----- DATA RECORDS -----
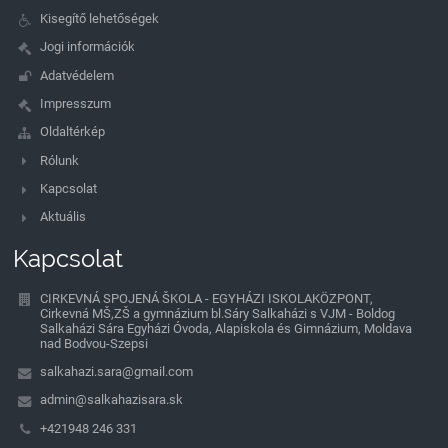
Kisegítő lehetőségek
Jogi információk
Adatvédelem
Impresszum
Oldaltérkép
Rólunk
Kapcsolat
Aktuális
Kapcsolat
CIRKEVNÁ SPOJENÁ ŠKOLA - EGYHÁZI ISKOLAKÖZPONT,
Cirkevná MŠ,ZŠ a gymnázium bl.Sáry Salkaházi s VJM - Boldog
Salkaházi Sára Egyházi Óvoda, Alapiskola és Gimnázium, Moldava
nad Bodvou-Szepsi
salkahazi.sara@gmail.com
admin@salkahazisara.sk
+421948 246 331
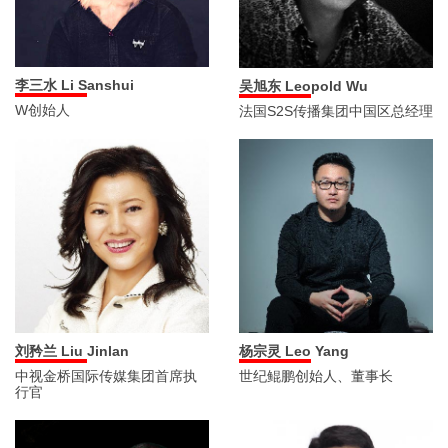
李三水 Li Sanshui
吴旭东 Leopold Wu
W创始人
法国S2S传播集团中国区总经理
刘矜兰 Liu Jinlan
杨宗灵 Leo Yang
中视金桥国际传媒集团首席执
世纪鲲鹏创始人、董事长
行官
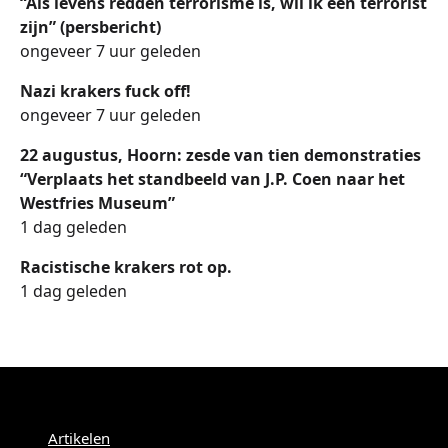
“Als levens redden terrorisme is, wil ik een terrorist
zijn” (persbericht)
ongeveer 7 uur geleden
Nazi krakers fuck off!
ongeveer 7 uur geleden
22 augustus, Hoorn: zesde van tien demonstraties
“Verplaats het standbeeld van J.P. Coen naar het
Westfries Museum”
1 dag geleden
Racistische krakers rot op.
1 dag geleden
Menu
Artikelen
-----
**WHAT THIS TASK INVOLVES:** Any picture in the material is to be dropped; the rest is repeated exactly.

**ANSWER TO THE PROBLEM:**
Kisegítő lehetőségek
Jogi információk
Adatvédelem
Impresszum
Oldaltérkép
Rólunk
Kapcsolat
Aktuális
Kapcsolat
CIRKEVNÁ SPOJENÁ ŠKOLA - EGYHÁZI ISKOLAKÖZPONT,
Cirkevná MŠ,ZŠ a gymnázium bl.Sáry Salkaházi s VJM - Boldog
Salkaházi Sára Egyházi Óvoda, Alapiskola és Gimnázium, Moldava
nad Bodvou-Szepsi
salkahazi.sara@gmail.com
admin@salkahazisara.sk
+421948 246 331
李三水 Li Sanshui
吴旭东 Leopold Wu
W创始人
法国S2S传播集团中国区总经理
刘矜兰 Liu Jinlan
杨宗灵 Leo Yang
中视金桥国际传媒集团首席执
世纪鲲鹏创始人、董事长
行官
“Als levens redden terrorisme is, wil ik een terrorist
zijn” (persbericht)
ongeveer 7 uur geleden
Nazi krakers fuck off!
ongeveer 7 uur geleden
22 augustus, Hoorn: zesde van tien demonstraties
“Verplaats het standbeeld van J.P. Coen naar het
Westfries Museum”
1 dag geleden
Racistische krakers rot op.
1 dag geleden
Menu
Artikelen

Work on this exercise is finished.